Liverpool Sound and Vision Rating 8.5/10
It is as if Aldous Huxley and Philip K. Dick sat down one sunny afternoon, exchanged their views on the world and the inevitability of a dystopian nightmare and their perception on what life would be like if Humanity didn’t pull back from the brink of self-congratulation and its destructive self-harm; and from the collective pre-eminence that followed the flow and serious banter spawned an idea that would only come into being when Omrade were ready to unleash musical Film Noir on to the world with the tremendous Edari.
As Edari plays out its dance, its nightmare foxtrot catching the heels of those who thrust themselves out of the fog and swirling mist that surrounds the neon blinking lights, the thought of a future with no self control fills the mind. It expands several horizons and watches with a seeming amount of great pleasure as the mist is burned away, leaving trailing in its wake a sense of strangled reason; Edari’s purpose is much more distinct and principled.

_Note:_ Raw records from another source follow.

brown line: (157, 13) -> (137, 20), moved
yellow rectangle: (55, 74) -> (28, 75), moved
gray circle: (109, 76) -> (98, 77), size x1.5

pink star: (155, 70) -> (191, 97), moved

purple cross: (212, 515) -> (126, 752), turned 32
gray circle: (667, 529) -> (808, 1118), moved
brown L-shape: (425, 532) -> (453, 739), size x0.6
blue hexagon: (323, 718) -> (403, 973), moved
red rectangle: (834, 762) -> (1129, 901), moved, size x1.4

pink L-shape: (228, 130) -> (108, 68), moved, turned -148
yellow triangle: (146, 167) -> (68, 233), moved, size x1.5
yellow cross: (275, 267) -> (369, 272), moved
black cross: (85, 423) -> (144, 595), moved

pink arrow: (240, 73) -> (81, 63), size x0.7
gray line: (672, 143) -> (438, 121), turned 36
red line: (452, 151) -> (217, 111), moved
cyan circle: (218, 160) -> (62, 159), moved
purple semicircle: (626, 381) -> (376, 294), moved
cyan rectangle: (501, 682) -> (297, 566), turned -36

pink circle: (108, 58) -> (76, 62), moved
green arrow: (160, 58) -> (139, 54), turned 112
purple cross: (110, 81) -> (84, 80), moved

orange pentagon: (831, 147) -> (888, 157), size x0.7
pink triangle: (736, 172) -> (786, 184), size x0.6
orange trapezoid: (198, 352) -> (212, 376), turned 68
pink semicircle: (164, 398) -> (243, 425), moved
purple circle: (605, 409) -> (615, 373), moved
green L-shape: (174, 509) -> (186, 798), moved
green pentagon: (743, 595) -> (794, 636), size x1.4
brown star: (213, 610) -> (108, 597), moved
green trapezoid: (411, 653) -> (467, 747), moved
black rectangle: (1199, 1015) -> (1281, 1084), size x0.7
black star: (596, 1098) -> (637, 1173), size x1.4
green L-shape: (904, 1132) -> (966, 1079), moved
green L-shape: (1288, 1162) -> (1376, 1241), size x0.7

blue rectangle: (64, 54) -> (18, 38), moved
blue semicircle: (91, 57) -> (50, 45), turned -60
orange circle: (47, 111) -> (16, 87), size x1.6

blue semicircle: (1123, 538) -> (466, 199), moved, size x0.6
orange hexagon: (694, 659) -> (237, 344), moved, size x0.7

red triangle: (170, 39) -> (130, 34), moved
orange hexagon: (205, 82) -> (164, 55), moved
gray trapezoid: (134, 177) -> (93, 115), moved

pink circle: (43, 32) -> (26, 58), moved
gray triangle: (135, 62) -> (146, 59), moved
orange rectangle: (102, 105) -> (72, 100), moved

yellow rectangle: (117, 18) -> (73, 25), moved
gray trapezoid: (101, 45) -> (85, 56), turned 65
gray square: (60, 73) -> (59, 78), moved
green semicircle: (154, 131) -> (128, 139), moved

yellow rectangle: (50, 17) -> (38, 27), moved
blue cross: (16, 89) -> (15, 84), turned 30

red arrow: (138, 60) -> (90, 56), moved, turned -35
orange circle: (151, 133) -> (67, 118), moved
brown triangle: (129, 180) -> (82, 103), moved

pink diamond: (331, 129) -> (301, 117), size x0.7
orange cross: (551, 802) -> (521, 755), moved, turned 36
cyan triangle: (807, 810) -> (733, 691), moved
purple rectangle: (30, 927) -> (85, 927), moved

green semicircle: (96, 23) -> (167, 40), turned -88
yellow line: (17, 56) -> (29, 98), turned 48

The songs batter at the door of the listener’s sensibilities and throw down a warning which has to be heeded, that there truly is more of this to come and in which the guest vocals, supplied by Guillaume Bideau and Asphodel on the tracks Luxurious Agony and Satellite and Narrow respectively, ask much of the listener and the pay off the extremes between there to guest vocalists and Christophe Denhez is worth the money shelled out for the album in itself.
Tracks such as Friendly Herpes, the gut busting Ottaa Sen, the aforementioned Luxurious Agony and Satellite and Narrow and Aben Dor all conjure up the pressure felt between revelling in melancholy and looking out for the blaze of sunshine, that singular force that brushes the damp and dank dark out from the mind.
It is Film Noir holding hands with dystopia, the catalyst of invention when new worlds collide and give birth to a whole new subsection and culture of profound, it is the mask not just slipping but being torn off and shredded before everybody’s eyes and it is truly a magical scene to behold. The rationale of existence that breathes between two states of mind and Omrade supply them both with ease and expertise.
Thrilling and expansive, melancholy does not stand a chance.